I arrived in Vancouver on a Tuesday. Dr. Huang ignored my calls until late Wednesday afternoon, when I managed to get her to answer at her office. She was all set to hang up on me again, when I broke into Chinese. That shocked the hell out of her, but I’d learned more than enough to get by while participating in the Canada-China Dinosaur Project. She finally agreed to see me but insisted it be during the day, not the evening, and at her office, not her home. That meant running up an extra night’s stay at the Holiday Inn, but given that I didn’t have much of a bargaining position, I agreed.

Driving up to TRIUMF, at the edge of a beautiful pine forest on the outskirts of the University of British Columbia campus, I was greeted by two signs. The one on the right, made of seven three-meter-long boards of prime B.C. lumber, told me in both English and French that I’d arrived at Canada’s national meson center, operated by four universities under a contribution from the National Research Council. The one on the left, in government- issue red and white, reminded me that my tax dollars were hard at work here.
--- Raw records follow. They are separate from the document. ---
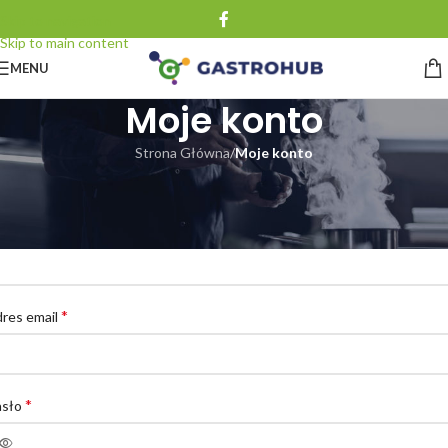
Skip to navigation
Skip to main content
MENU
Moje konto
Strona Główna
/
Moje konto
arejestruj się
*
zwa użytkownika
*
res email
*
asło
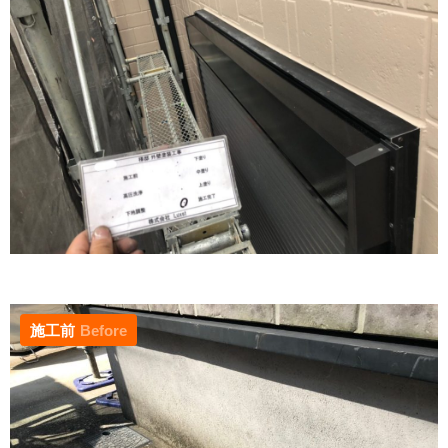
施工前
Before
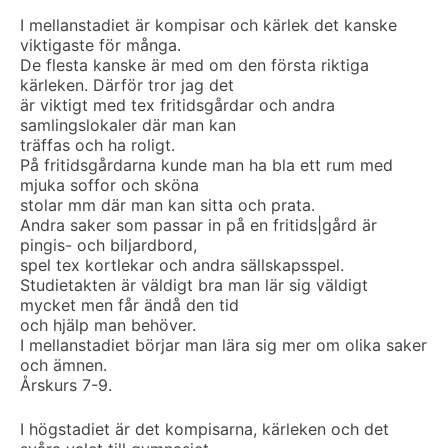
I mellanstadiet är kompisar och kärlek det kanske
viktigaste för många.
De flesta kanske är med om den första riktiga
kärleken. Därför tror jag det
är viktigt med tex fritidsgårdar och andra
samlingslokaler där man kan
träffas och ha roligt.
På fritidsgårdarna kunde man ha bla ett rum med
mjuka soffor och sköna
stolar mm där man kan sitta och prata.
Andra saker som passar in på en fritids|gård är
pingis- och biljardbord,
spel tex kortlekar och andra sällskapsspel.
Studietakten är väldigt bra man lär sig väldigt
mycket men får ändå den tid
och hjälp man behöver.
I mellanstadiet börjar man lära sig mer om olika saker
och ämnen.
Årskurs 7-9.
I högstadiet är det kompisarna, kärleken och det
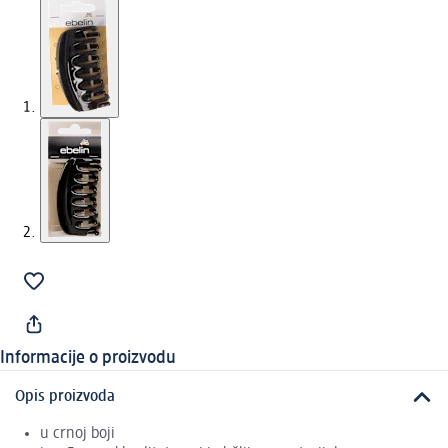
Informacije o proizvodu
Opis proizvoda
u crnoj boji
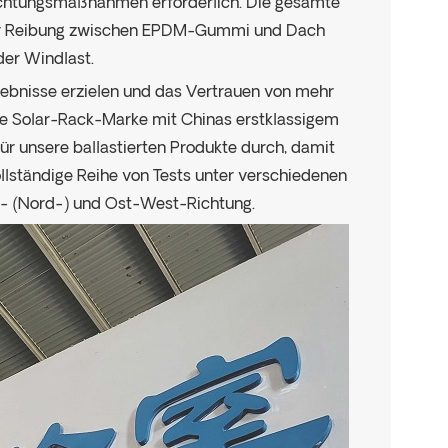
ichtungsmaßnahmen erforderlich. Die gesamte
der Reibung zwischen EPDM-Gummi und Dach
der Windlast.
ebnisse erzielen und das Vertrauen von mehr
le Solar-Rack-Marke mit Chinas erstklassigem
ür unsere ballastierten Produkte durch, damit
vollständige Reihe von Tests unter verschiedenen
d- (Nord-) und Ost-West-Richtung.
There were dozens of buildings spread around the grounds, including a bunch of temporary structures, and it took me a while to find the main entrance. None of the brochures I picked up at the desk wanted to tell me what TRIUMF stood for, but I had a vague memory from a trivia game I’d played once that it was “Tri-University Meson Facility.” That meant, I guessed, that one of the four institutions sponsoring it had been a Johnny-come-lately, and the acronym had been deemed too clever to change. I knew next to nothing about physics, but apparently this place boasted the world’s largest cyclotron. Although I wasn’t exactly sure what a cyclotron did, it certainly sounded like the kind of thing one might find quite handy while trying to invent a time machine.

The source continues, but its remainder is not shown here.